Agentless device security gives city agency new visibility into security threats.

Government agencies may be alarmed to discover how many devices are connected to their networks.

That reality hit home for the New York City School Construction Authority, which builds and rehabs schools for the five boroughs of New York. The authority’s 1,300 employees use about 3,000 devices —roughly the number of devices authority leaders thought they’d find when they turned on a new network monitoring service.

They were in a for a huge surprise.

“We’ve gone from what we thought was about 3,000 devices to about 9,500 to 10,000 devices as of today,” says Manny Innamorato, chief information officer for the construction authority, which typically runs 200 to 400 active job sites.

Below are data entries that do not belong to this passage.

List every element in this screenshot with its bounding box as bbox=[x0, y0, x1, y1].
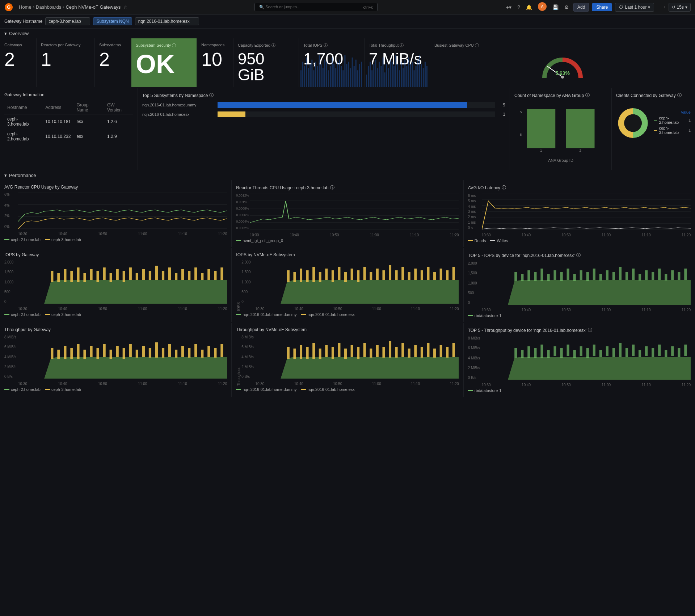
svg-rect-62 bbox=[410, 64, 411, 87]
subsystem-nqn-tag: Subsystem NQN bbox=[93, 17, 132, 25]
bell-btn[interactable]: 🔔 bbox=[525, 3, 534, 12]
panels-row: Gateway Information Hostname Address Gro… bbox=[0, 88, 695, 170]
svg-rect-55 bbox=[397, 64, 398, 87]
svg-rect-224 bbox=[344, 349, 347, 359]
subsystem-security-card: Subsystem Security ⓘ OK bbox=[131, 38, 197, 87]
avatar-btn[interactable]: A bbox=[536, 1, 548, 13]
svg-rect-150 bbox=[408, 272, 410, 280]
svg-rect-25 bbox=[339, 59, 340, 87]
top5-tput-x-labels: 10:3010:4010:5011:0011:1011:20 bbox=[482, 383, 691, 387]
svg-rect-19 bbox=[328, 70, 329, 87]
svg-text:5: 5 bbox=[520, 110, 522, 114]
overview-collapse-icon: ▾ bbox=[4, 31, 7, 36]
performance-section-header[interactable]: ▾ Performance bbox=[0, 170, 695, 180]
share-btn[interactable]: Share bbox=[592, 3, 612, 11]
throughput-subsystem-panel: Throughput by NVMe-oF Subsystem Throughp… bbox=[232, 323, 463, 397]
svg-rect-269 bbox=[684, 345, 687, 356]
svg-rect-241 bbox=[452, 343, 455, 357]
svg-rect-163 bbox=[540, 269, 543, 281]
top-bar-right: +▾ ? 🔔 A 💾 ⚙ Add Share ⏱ Last 1 hour ▾ −… bbox=[505, 1, 691, 13]
svg-rect-49 bbox=[386, 64, 387, 87]
avg-reactor-cpu-panel: AVG Reactor CPU Usage by Gateway 6%4%2%0… bbox=[0, 180, 231, 247]
svg-rect-234 bbox=[408, 349, 410, 358]
svg-rect-252 bbox=[573, 350, 576, 358]
star-icon[interactable]: ☆ bbox=[123, 5, 127, 10]
gateway-hostname-select[interactable]: ceph-3.home.lab bbox=[45, 17, 90, 25]
top5-iops-device-panel: TOP 5 - IOPS by device for 'nqn.2016-01.… bbox=[464, 248, 695, 322]
top5-tput-device-panel: TOP 5 - Throughput by device for 'nqn.20… bbox=[464, 323, 695, 397]
svg-rect-255 bbox=[593, 345, 595, 356]
plus-menu-btn[interactable]: +▾ bbox=[505, 3, 513, 12]
overview-section-header[interactable]: ▾ Overview bbox=[0, 29, 695, 38]
svg-rect-5 bbox=[302, 62, 303, 87]
svg-rect-213 bbox=[220, 344, 223, 357]
svg-rect-41 bbox=[371, 70, 372, 87]
throughput-gateway-x-labels: 10:3010:4010:5011:0011:1011:20 bbox=[18, 382, 227, 386]
donut-legend: Value ceph-2.home.lab 1 ceph-3.home.lab … bbox=[654, 110, 691, 136]
svg-rect-172 bbox=[599, 274, 602, 280]
svg-rect-208 bbox=[188, 348, 190, 358]
top5-tput-legend: rbd/datastore-1 bbox=[468, 388, 691, 393]
subsystem-bars: nqn.2016-01.lab.home:dummy 9 nqn.2016-01… bbox=[142, 102, 505, 117]
svg-rect-243 bbox=[514, 348, 517, 358]
top5-info-icon: ⓘ bbox=[209, 92, 214, 98]
breadcrumb-home[interactable]: Home bbox=[19, 4, 31, 10]
svg-rect-26 bbox=[341, 66, 342, 87]
add-btn[interactable]: Add bbox=[573, 3, 589, 12]
iops-subsystem-chart: 2,0001,5001,0005000 bbox=[241, 260, 459, 311]
top5-iops-info-icon: ⓘ bbox=[576, 252, 581, 258]
capacity-info-icon: ⓘ bbox=[271, 43, 275, 47]
svg-rect-110 bbox=[96, 271, 99, 282]
svg-rect-161 bbox=[527, 270, 530, 281]
breadcrumb-dashboards[interactable]: Dashboards bbox=[36, 4, 61, 10]
svg-rect-170 bbox=[586, 272, 589, 281]
svg-point-84 bbox=[624, 114, 641, 132]
top-bar-left: G Home › Dashboards › Ceph NVMe-oF Gatew… bbox=[4, 3, 127, 12]
reactor-threads-cpu-panel: Reactor Threads CPU Usage : ceph-3.home.… bbox=[232, 180, 463, 247]
svg-rect-138 bbox=[332, 270, 334, 282]
svg-rect-109 bbox=[90, 269, 92, 280]
col-hostname: Hostname bbox=[4, 101, 42, 114]
svg-rect-177 bbox=[632, 269, 635, 280]
iops-y-label: IOPS bbox=[236, 260, 241, 311]
svg-rect-117 bbox=[142, 269, 145, 280]
save-btn[interactable]: 💾 bbox=[551, 3, 560, 12]
svg-rect-18 bbox=[326, 62, 327, 87]
svg-rect-198 bbox=[123, 348, 125, 359]
top5-tput-y-labels: 8 MiB/s6 MiB/s4 MiB/s2 MiB/s0 B/s bbox=[468, 336, 481, 380]
svg-rect-69 bbox=[423, 68, 424, 87]
subsystem-nqn-select[interactable]: nqn.2016-01.lab.home:esx bbox=[135, 17, 199, 25]
avg-io-latency-x-labels: 10:3010:4010:5011:0011:1011:20 bbox=[482, 233, 691, 237]
refresh-btn[interactable]: ↺ 15s ▾ bbox=[669, 3, 691, 12]
subsystem-bar-item: nqn.2016-01.lab.home:esx 1 bbox=[142, 111, 505, 117]
svg-rect-226 bbox=[357, 347, 359, 359]
throughput-y-label: Throughput bbox=[236, 335, 241, 386]
svg-rect-16 bbox=[323, 68, 324, 87]
search-input[interactable]: 🔍 Search or jump to.. ctrl+k bbox=[254, 3, 378, 11]
subsystem-bar-track bbox=[218, 102, 495, 108]
svg-rect-12 bbox=[315, 62, 316, 87]
top5-iops-y-labels: 2,0001,5001,0005000 bbox=[468, 261, 481, 305]
avg-io-latency-legend: Reads Writes bbox=[468, 239, 691, 243]
avg-reactor-cpu-chart: 6%4%2%0% 10:3010:4010:5011:0011:1011:20 bbox=[4, 193, 227, 236]
svg-text:5: 5 bbox=[520, 132, 522, 136]
zoom-out-btn[interactable]: − bbox=[657, 4, 660, 10]
settings-btn[interactable]: ⚙ bbox=[563, 3, 570, 12]
svg-rect-50 bbox=[388, 68, 389, 87]
help-btn[interactable]: ? bbox=[516, 3, 522, 12]
svg-rect-71 bbox=[426, 66, 427, 87]
svg-rect-33 bbox=[354, 66, 355, 87]
svg-marker-242 bbox=[482, 357, 691, 380]
reactor-info-icon: ⓘ bbox=[330, 185, 334, 191]
time-range-btn[interactable]: ⏱ Last 1 hour ▾ bbox=[615, 3, 654, 12]
cpu-info-icon: ⓘ bbox=[475, 43, 479, 47]
svg-rect-268 bbox=[678, 348, 680, 357]
subsystem-security-value: OK bbox=[136, 51, 192, 77]
svg-rect-135 bbox=[312, 267, 315, 282]
svg-rect-148 bbox=[395, 270, 398, 280]
security-info-icon: ⓘ bbox=[172, 43, 176, 47]
svg-rect-152 bbox=[421, 270, 423, 280]
zoom-in-btn[interactable]: + bbox=[663, 4, 666, 10]
table-row: ceph-3.home.lab10.10.10.181esx1.2.6 bbox=[4, 114, 133, 129]
svg-text:2: 2 bbox=[579, 148, 581, 152]
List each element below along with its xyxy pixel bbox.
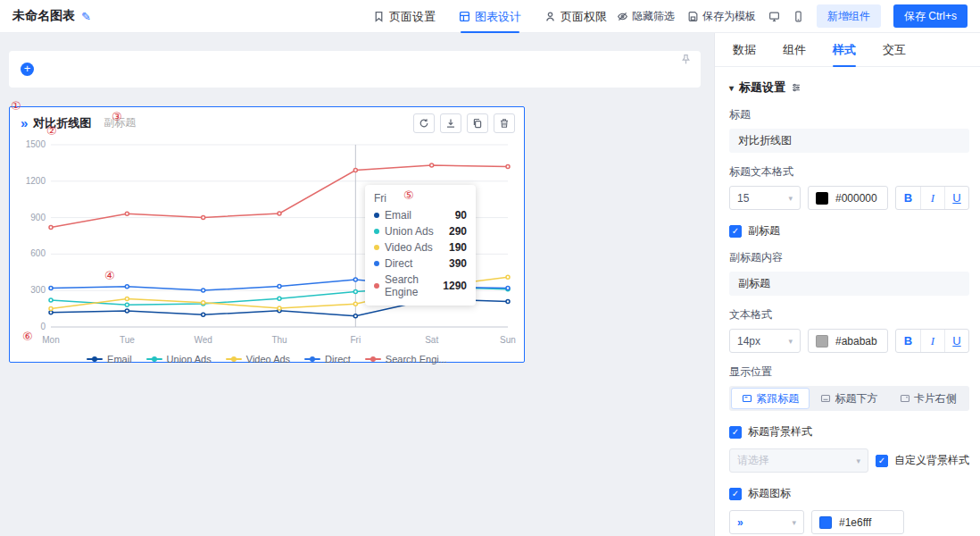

Triple the connected devices means an attack surface that is three times larger. That’s a lot of risk to manage for an agency that builds 10 to 12 schools per year in a district with more than 1,800 buildings and 1,500 current projects.

The authority’s construction sites depend on wireless networks to keep supervisors in contact with engineers, architects, vendors, subcontractors and more. The authority also stores digital data on building designs, financial records, vendor contracts and personal information, all of which require strong protection.

“A critical factor for us is making sure none of that information slips out of our hands,” Innamorato says. Securing these wireless networks gets more complicated every day as more network endpoints come online. Internet of Things (IoT) devices are becoming increasingly pervasive. And running wireless networks in the middle of a densely populated city brings a host of unexpected devices trying to connect.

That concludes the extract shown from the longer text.